→ **Materials provided**

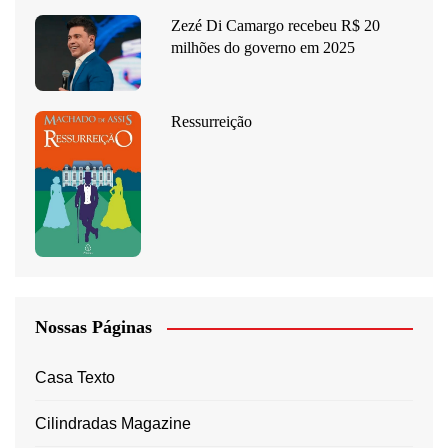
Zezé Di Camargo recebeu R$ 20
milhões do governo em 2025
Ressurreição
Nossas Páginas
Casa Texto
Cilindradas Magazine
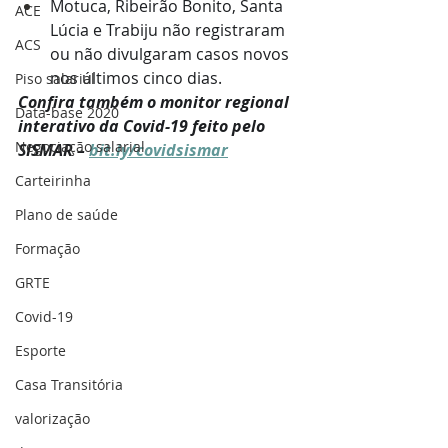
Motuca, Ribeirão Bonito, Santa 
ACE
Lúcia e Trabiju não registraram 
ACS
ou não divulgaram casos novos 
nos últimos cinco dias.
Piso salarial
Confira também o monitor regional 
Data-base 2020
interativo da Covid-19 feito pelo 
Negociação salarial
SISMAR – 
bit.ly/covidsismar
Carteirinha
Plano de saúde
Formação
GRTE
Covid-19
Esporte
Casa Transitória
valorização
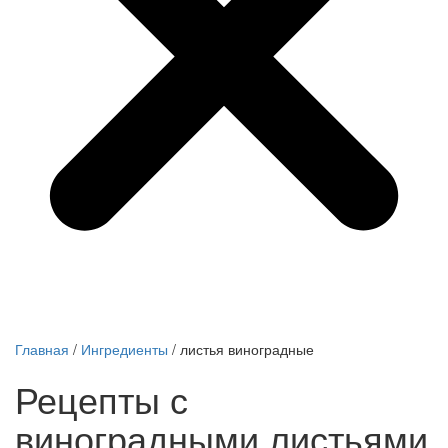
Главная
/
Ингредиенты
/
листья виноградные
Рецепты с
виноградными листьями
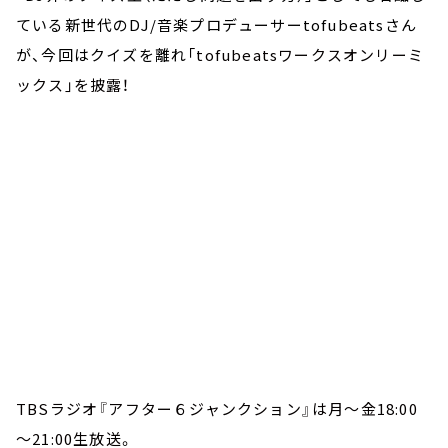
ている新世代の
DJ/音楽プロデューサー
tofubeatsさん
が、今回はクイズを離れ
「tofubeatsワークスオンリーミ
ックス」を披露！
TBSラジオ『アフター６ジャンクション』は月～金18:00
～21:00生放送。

→ **What you are asked to do**
Find the lines in the data that include "salarial", then copy each of them.

→ **Answer box**
Piso salarial
Negociação salarial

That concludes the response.